The personal angle of these universal probings comes from specificity. At some point in his meditating on marriage, Ansari hit upon the notion that every expectation a person makes of their spouse would sound incredibly creepy in the wrong context. And so Buried Alive delivers a bone-chilling passage in which marriage’s fundamental questions—“Will you spend the rest of your life with me?” “Will you wear this symbol of our love on your finger?”—become the inquiries of a psychopath. Plenty of the topics broached in Buried Alive have a “’til death” attached to them, and the opposite end of all the baby talk that opens the special seems the obvious next subject for Ansari’s comedic prodding. Though, given the lengthy Buried Alive tangent inspired by the TV series Celebrity Ghost Stories, perhaps Ansari already has the afterlife all wrapped up.

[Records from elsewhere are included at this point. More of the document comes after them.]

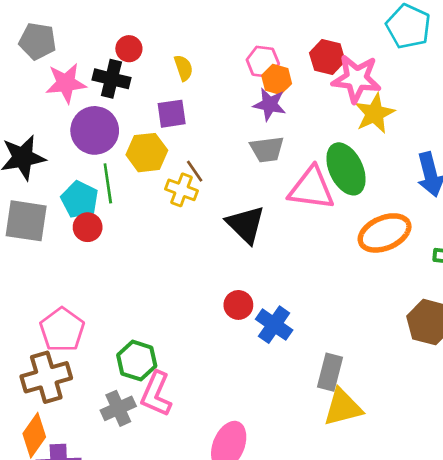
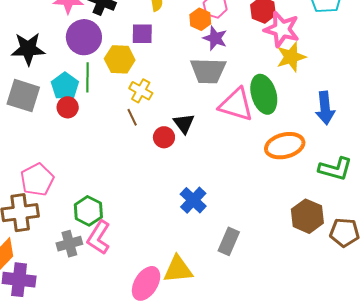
orange hexagon: (277, 79) -> (200, 19), moved
gray trapezoid: (267, 149) -> (208, 71), size x1.4
brown line: (195, 171) -> (132, 117), moved
black triangle: (246, 224) -> (184, 123), size x0.7
red circle: (238, 305) -> (164, 137), moved
yellow triangle: (343, 407) -> (178, 269), moved

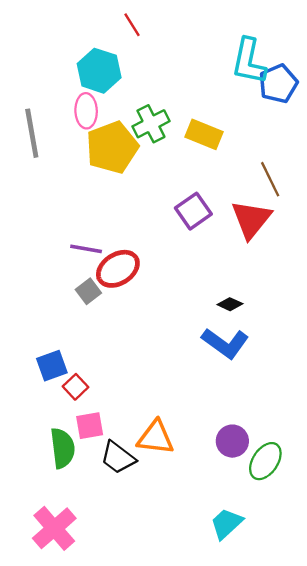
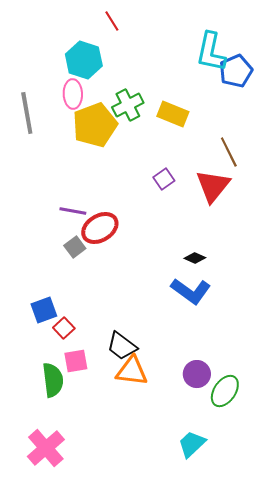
purple square: (193, 211) -> (164, 179), size x0.7
black trapezoid: (118, 458) -> (122, 346), moved

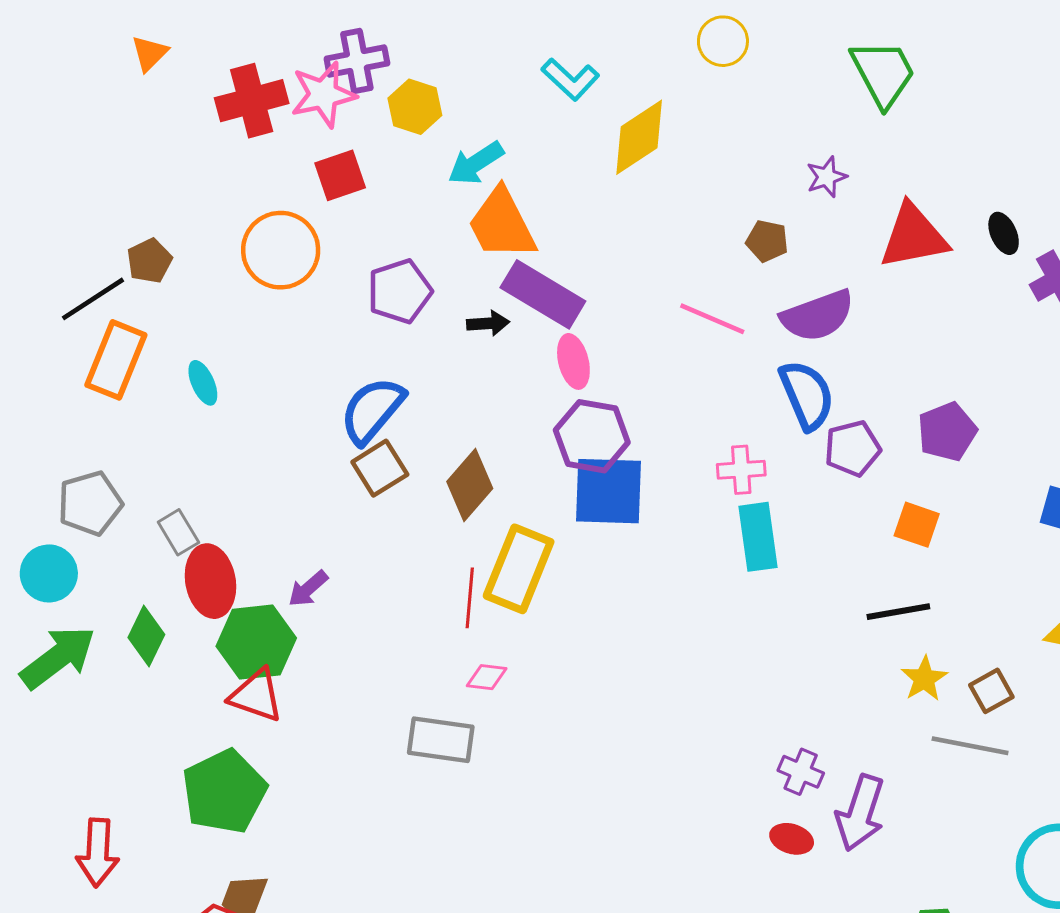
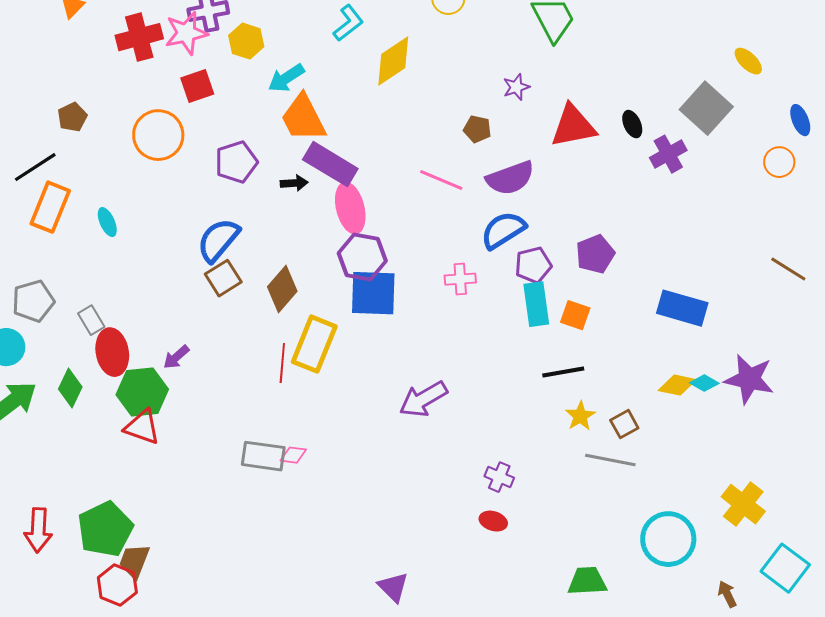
cyan L-shape: (570, 79) -> (348, 23), turned -81
brown pentagon: (149, 261) -> (72, 117), moved
pink ellipse: (573, 361) -> (350, 208), size x1.4
blue semicircle: (807, 395) -> (503, 230), turned -99
cyan rectangle: (758, 537) -> (536, 304), moved
pink diamond: (487, 677) -> (293, 455), moved
green pentagon: (224, 792) -> (105, 529), moved
purple arrow: (860, 813) -> (423, 399), moved, turned 42

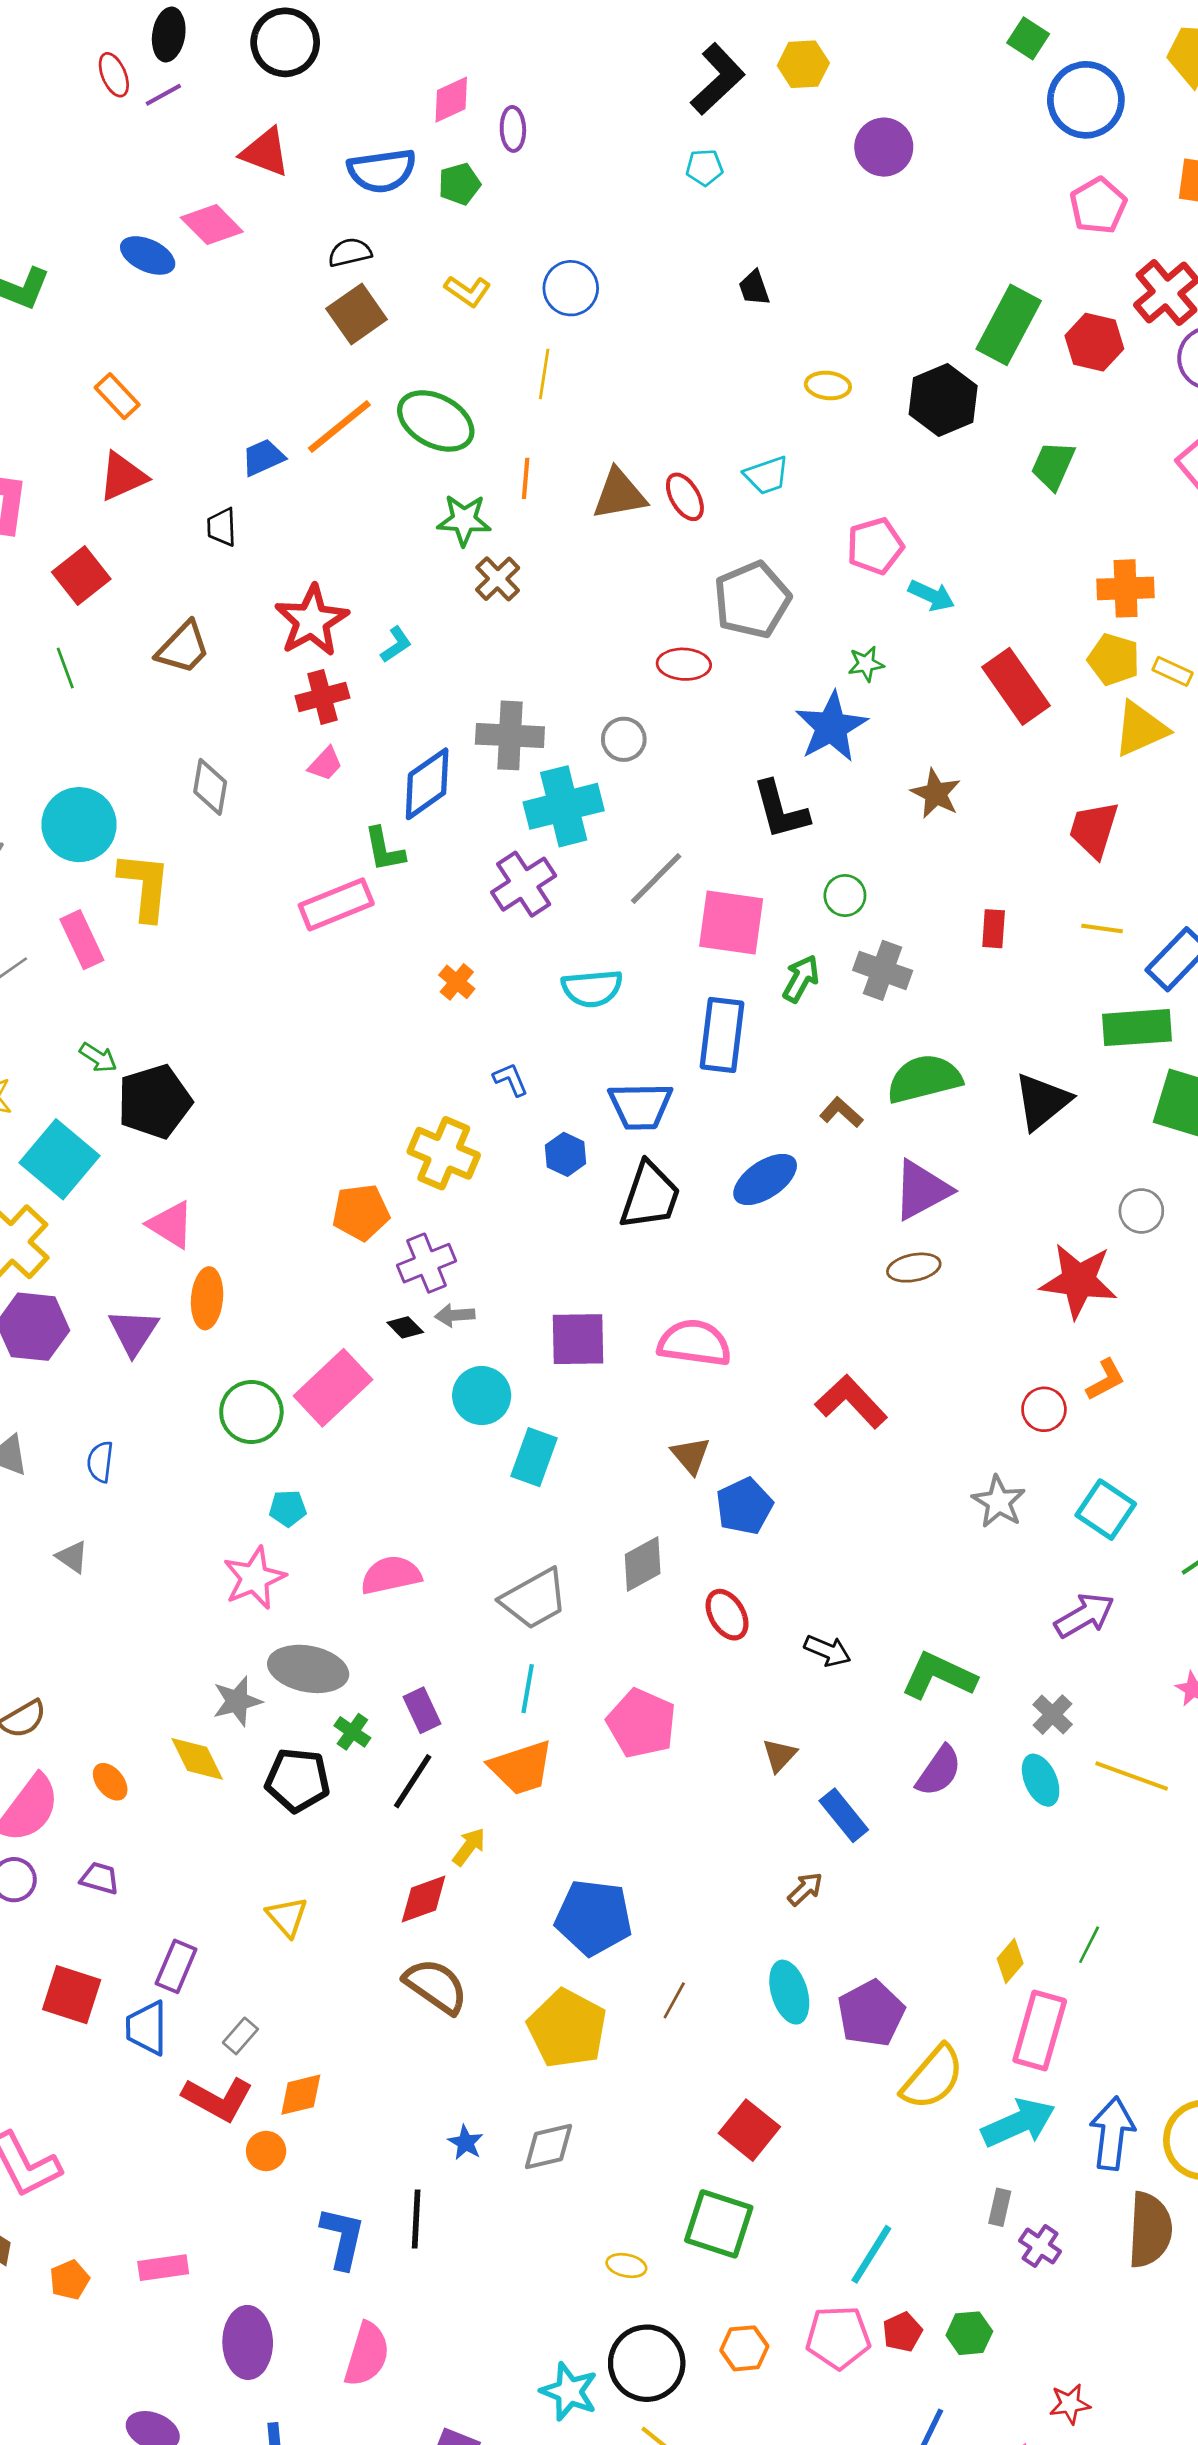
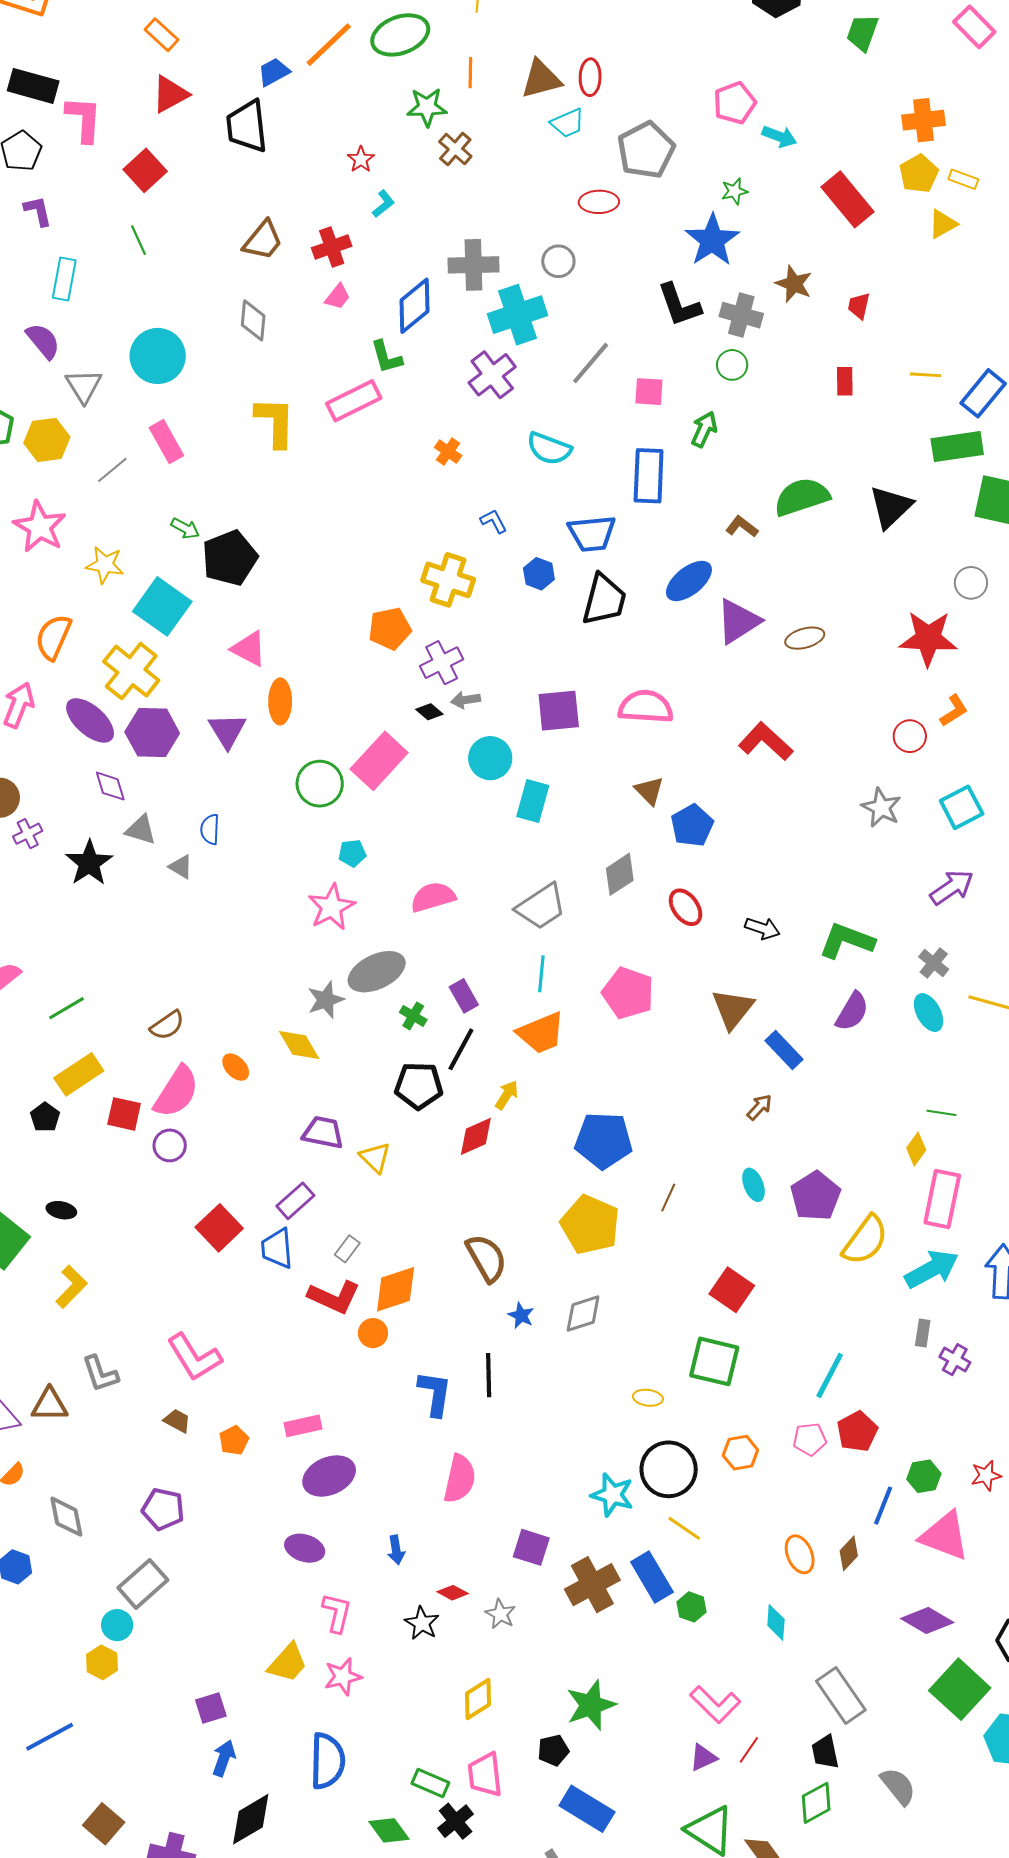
green ellipse: (436, 421) -> (400, 35), turned -44
cyan trapezoid: (767, 475) -> (568, 123), moved
red ellipse: (685, 497) -> (590, 77), turned 36
black trapezoid: (222, 527) -> (247, 126), size x1.8
red star: (312, 621) -> (361, 159), moved, size x0.5
brown trapezoid: (183, 648) -> (263, 240), moved
yellow pentagon: (1114, 659) -> (919, 174), turned 30
yellow triangle: (1141, 729) -> (943, 224), size x0.7
red trapezoid: (1094, 829) -> (859, 306), moved, size x0.6
yellow L-shape: (145, 886) -> (275, 422), moved
pink square: (731, 922) -> (649, 392), size x0.6
gray cross: (883, 970) -> (741, 315), moved
cyan semicircle: (592, 988) -> (549, 449), turned 30
purple triangle: (922, 1190) -> (738, 621), moved
cyan square: (1106, 1510) -> (962, 807), turned 33
gray triangle: (72, 1557) -> (181, 867), moved
gray ellipse: (308, 1669) -> (377, 972), turned -32
brown triangle: (779, 1755) -> (733, 1009), size x1.6
black pentagon: (298, 1780) -> (419, 1086), moved
purple trapezoid: (100, 1878) -> (323, 1132), moved, size x1.4
green line: (1089, 1945) -> (941, 1113), moved, turned 76
purple rectangle: (176, 1966) -> (295, 1201), turned 30
brown semicircle: (436, 1986) -> (486, 1258), moved, turned 30
cyan ellipse: (789, 1992) -> (754, 1185), size x0.7
red square: (72, 1995) -> (219, 1228), turned 33
orange diamond: (301, 2095) -> (396, 1289), size x1.4
red pentagon: (902, 2332) -> (857, 1431), size x1.4
green hexagon: (969, 2333) -> (924, 1476), moved
pink pentagon: (838, 2337) -> (810, 1439), size x0.7
purple ellipse: (248, 2342) -> (329, 1476), moved, turned 72

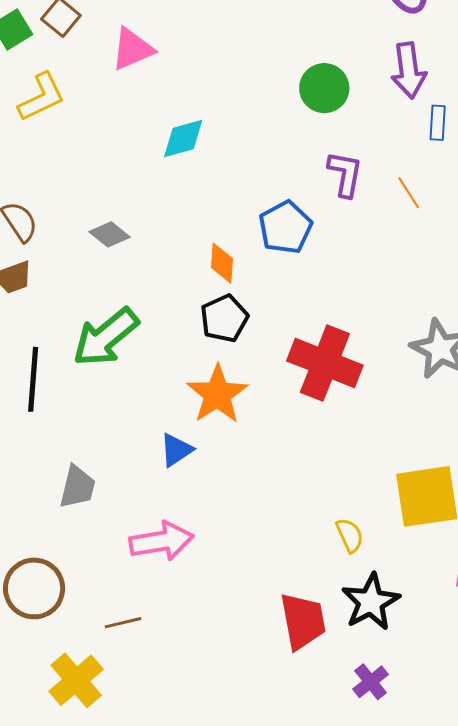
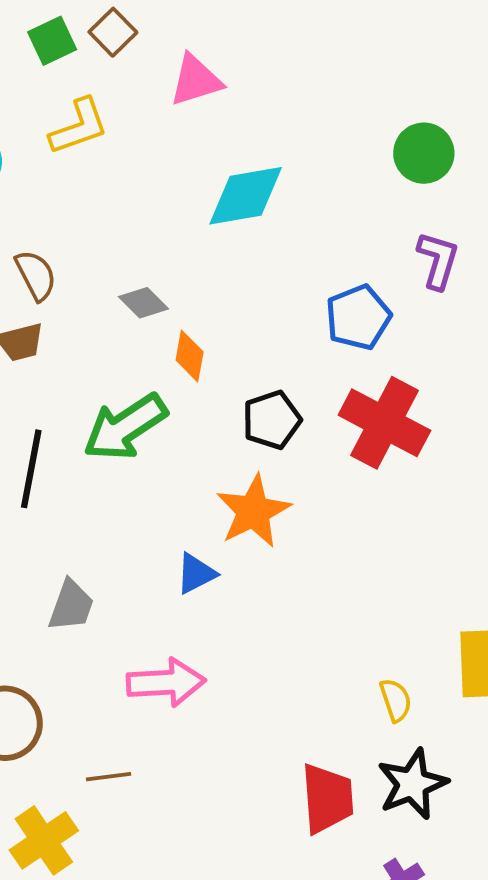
cyan diamond: (183, 139) -> (246, 196), size x1.4
orange diamond: (222, 263) -> (190, 356), moved
red cross: (325, 363) -> (384, 423), moved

Buried Alive is defined by curiosity, and that’s a quality that enlivens even the set’s most questionable bit. Pivoting off some generalizations about obnoxious people he’s encountered in bars, Ansari delves into his “favorite racial stereotype ever”: Black men having explosive reactions to magic tricks. The intro smacks of “white guys drive like this, black guys drive like this” laziness, but in its peculiarity (and its use as an analogy for the acceptance of others) it ends up working. In its way, it’s a meta-commentary of such sweeping stereotypes; it’s also presented in a manner that demonstrates the thoughtfulness and curiosity that went into the bit. This isn’t something Ansari noticed once and wrote a joke about—if challenged, he could probably whip up the phone that figures into the special’s incredible dick-pic prank and show the audience multiple YouTube videos of the phenomenon he’s describing.

Aziz Ansari’s stand-up brings so many observations, so many opinions, so many anxieties to the stage. In Buried Alive , he’s stares them each in the face and asks “Why?” For that reason, it’s his best recorded work yet.